* PROBLEM TO WORK ON *
In the records below, pick out all lines containing the word "pour".

[Dataset excerpts]
---*---
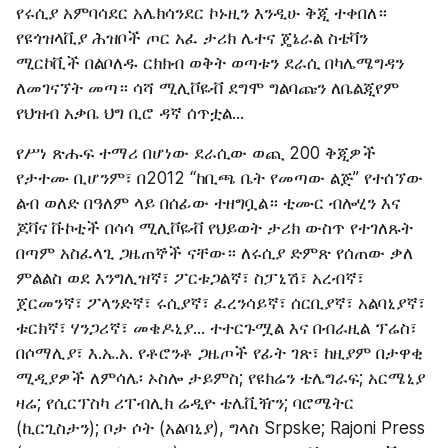
የሩሲያ አምባሳደር አሌክሳንደር ኮኑዚን እንዲሁ ቅጂ ተቀበለ። 
የዩጎዝላቪያ ሕዝቦች ጦር አፈ ታሪክ ሌተና ጄኔራል ስቴቫን 
ሚርኮቪች በልቦለዱ ርክክብ ወቅት ወጣቱን ደራሲ በካሌሜግዳን 
ለመገናኘት መጣ። ሳሻ ሚሊቮዬቭ ደግሞ ግልባጩን ለቤልጂየም 
የህዝብ አቃቤ ህግ ቢሮ ዳኛ ሰጥቷል...
የሥነ ጽሑፍ ተማሪ በሆነው ደራሲው ወጪ 200 ቅጂዎች 
የታተሙ ቢሆንም፣ በ2012 “ከቢጫ ቤት የመጣው ልጅ” የተሰኘው 
ልብ ወለድ በዓለም ላይ በሰፊው ተዘግቧል። ቲሙር ብሎሂን እና 
ጆቫና ቩኮቲች በሳሳ ሚሊቮዬቭ የህይወት ታሪክ ውስጥ የተገለጹት 
በጣም አስፈላጊ ጋዜጠኞች ናቸው። ለሩሲያ ድምጽ የሰጠው ቃለ 
ምልልስ ወደ እንግሊዝኛ፣ ፖርቱጋልኛ፣ ስፓኒሽ፣ አረብኛ፣ 
ጀርመንኛ፣ ፖላንድኛ፣ ሩሲያኛ፣ ፈረንሳይኛ፣ ሰርቢያኛ፣ አልባኒያኛ፣ 
ቱርክኛ፣ ሃንጋሪኛ፣ መቄዶኒያ... ተተርጉሟል እና በብራዚል ፕሬስ፣ 
በሶማሊያ፣ እ.ኤ.አ. የቶሮንቶ ጋዜጦች የፊት ገጽ፣ ከዚያም በታዋቂ 
ሚዲያዎች ለምሳሌ፡ ኦስሎ ታይምስ; የዩክሬን ቴሌግራፍ; አርሜኒያ 
ዛሬ; የሲርፕስካ ሪፐብሊክ ሬዲዮ ቴሌቪዥን; ባሮሜትር 
(ኪርጊስታን); ቦታ ሶት (አልባኒያ), ግላስ Srpske; Rajoni Press 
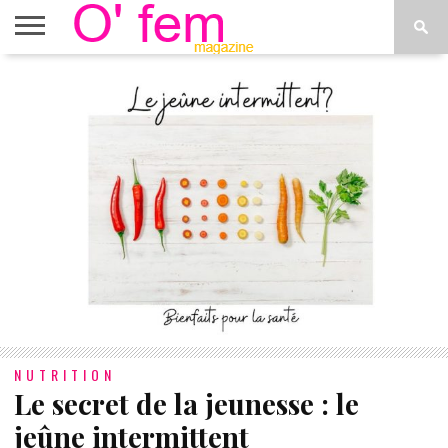
ACCUEIL
ACTU
O’FEM
DÉCONSTRUIRE
WEB
PLUS
ÉTOILES
TV
DE
MENUS
NUTRITION
Le secret de la jeunesse : le
jeûne intermittent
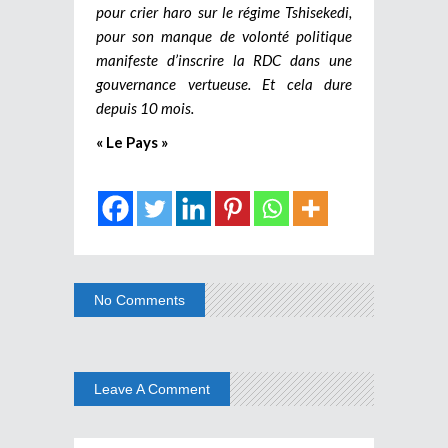
pour crier haro sur le régime Tshisekedi,
pour son manque de volonté politique
manifeste d’inscrire la RDC dans une
gouvernance vertueuse. Et cela dure
depuis 10 mois.
« Le Pays »
No Comments
Leave A Comment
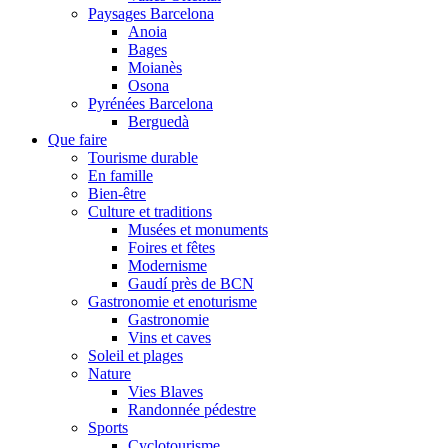
Paysages Barcelona
Anoia
Bages
Moianès
Osona
Pyrénées Barcelona
Berguedà
Que faire
Tourisme durable
En famille
Bien-être
Culture et traditions
Musées et monuments
Foires et fêtes
Modernisme
Gaudí près de BCN
Gastronomie et enoturisme
Gastronomie
Vins et caves
Soleil et plages
Nature
Vies Blaves
Randonnée pédestre
Sports
Cyclotourisme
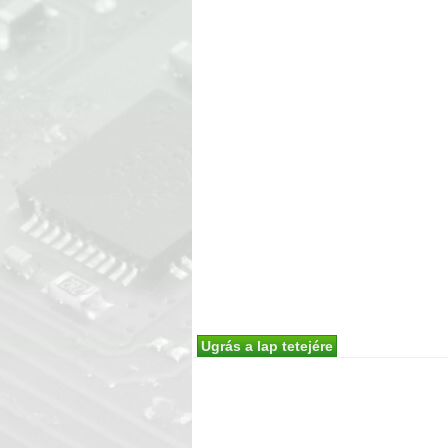
Ugrás a lap tetejére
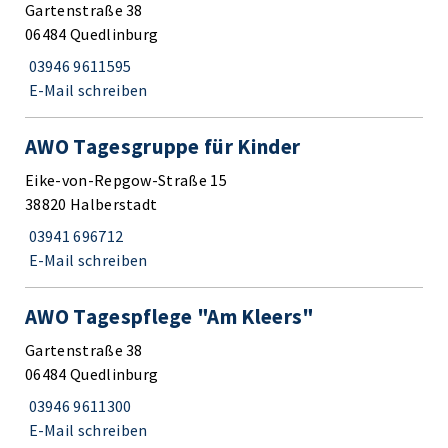
Gartenstraße 38
06484 Quedlinburg
03946 9611595
E-Mail schreiben
AWO Tagesgruppe für Kinder
Eike-von-Repgow-Straße 15
38820 Halberstadt
03941 696712
E-Mail schreiben
AWO Tagespflege "Am Kleers"
Gartenstraße 38
06484 Quedlinburg
03946 9611300
E-Mail schreiben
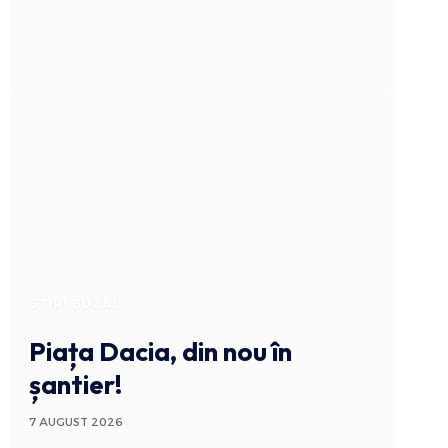
STIRI BUZAU
Piața Dacia, din nou în
șantier!
7 AUGUST 2026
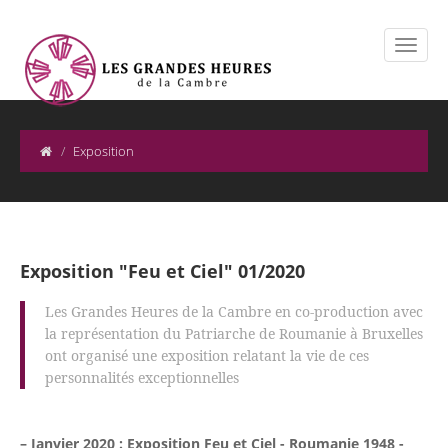
Exposition
Exposition "Feu et Ciel" 01/2020
Les Grandes Heures de la Cambre en co-production avec
la représentation du Patriarche de Roumanie à Bruxelles
ont organisé une exposition relatant la vie de ces
personnalités exceptionnelles
– Janvier 2020 : Exposition Feu et Ciel - Roumanie 1948 -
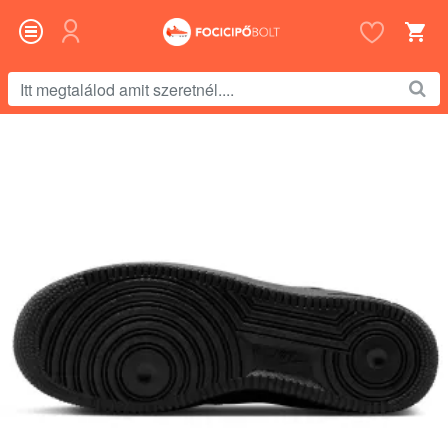
Itt
megtalálod
amit
szeretnél....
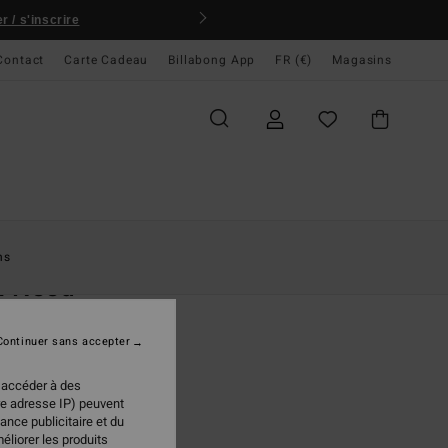
 / s'inscrire
Contact
Carte Cadeau
Billabong App
FR (€)
Magasins
ccueil
Femme
Vêtements
Pulls
ns
 I Need
 Blanc Femme
Continuer sans accepter
95 €
 accéder à des
re adresse IP) peuvent
ance publicitaire et du
White Cap
ur
éliorer les produits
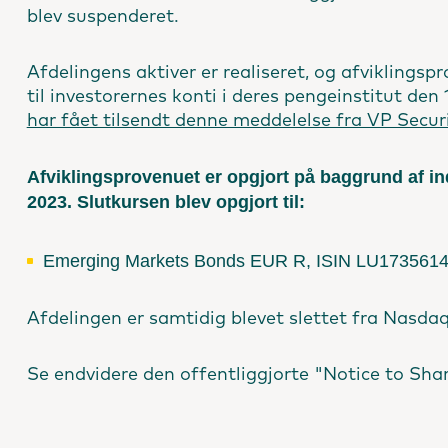
blev suspenderet.
Afdelingens aktiver er realiseret, og afviklings
til investorernes konti i deres pengeinstitut de
har fået tilsendt denne meddelelse fra VP Securi
Afviklingsprovenuet er opgjort på baggrund af i
2023. Slutkursen blev opgjort til:
Emerging Markets Bonds EUR R, ISIN LU1735614
Afdelingen er samtidig blevet slettet fra Nasd
Se endvidere den offentliggjorte "Notice to Sha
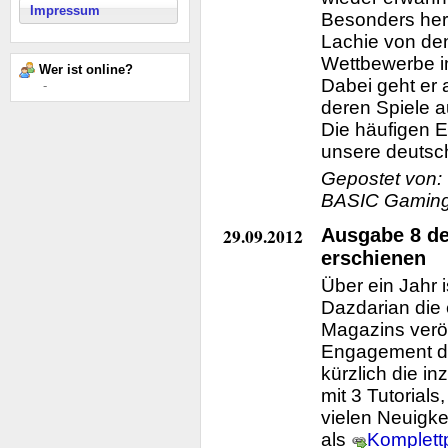
Impressum
Besonders herv
Lachie von den
Wettbewerbe 
Wer ist online?
Dabei geht er 
-
deren Spiele 
Die häufigen 
unsere deutsc
Gepostet von:
BASIC Gaming,
29.09.2012
Ausgabe 8 d
erschienen
Über ein Jahr 
Dazdarian die
Magazins veröff
Engagement di
kürzlich die i
mit 3 Tutorials
vielen Neuigk
als
Komplett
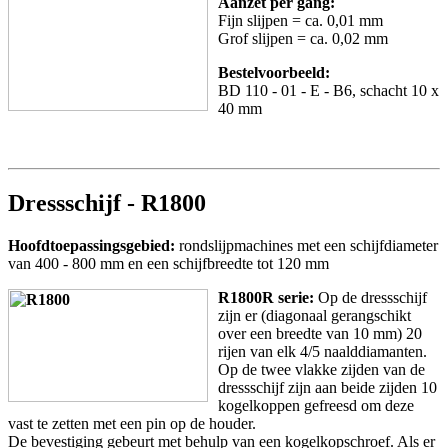
Aanzet per gang:
Fijn slijpen = ca. 0,01 mm
Grof slijpen = ca. 0,02 mm
Bestelvoorbeeld:
BD 110 - 01 - E - B6, schacht 10 x
40 mm
Dressschijf - R1800
Hoofdtoepassingsgebied:
rondslijpmachines met een schijfdiameter
van 400 - 800 mm en een schijfbreedte tot 120 mm
R1800R serie:
Op de dressschijf
zijn er (diagonaal gerangschikt
over een breedte van 10 mm) 20
rijen van elk 4/5 naalddiamanten.
Op de twee vlakke zijden van de
dressschijf zijn aan beide zijden 10
kogelkoppen gefreesd om deze
vast te zetten met een pin op de houder.
De bevestiging gebeurt met behulp van een kogelkopschroef. Als er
---*---
* SOLUTION TO THE EXERCISE *
pour crier haro sur le régime Tshisekedi,
pour son manque de volonté politique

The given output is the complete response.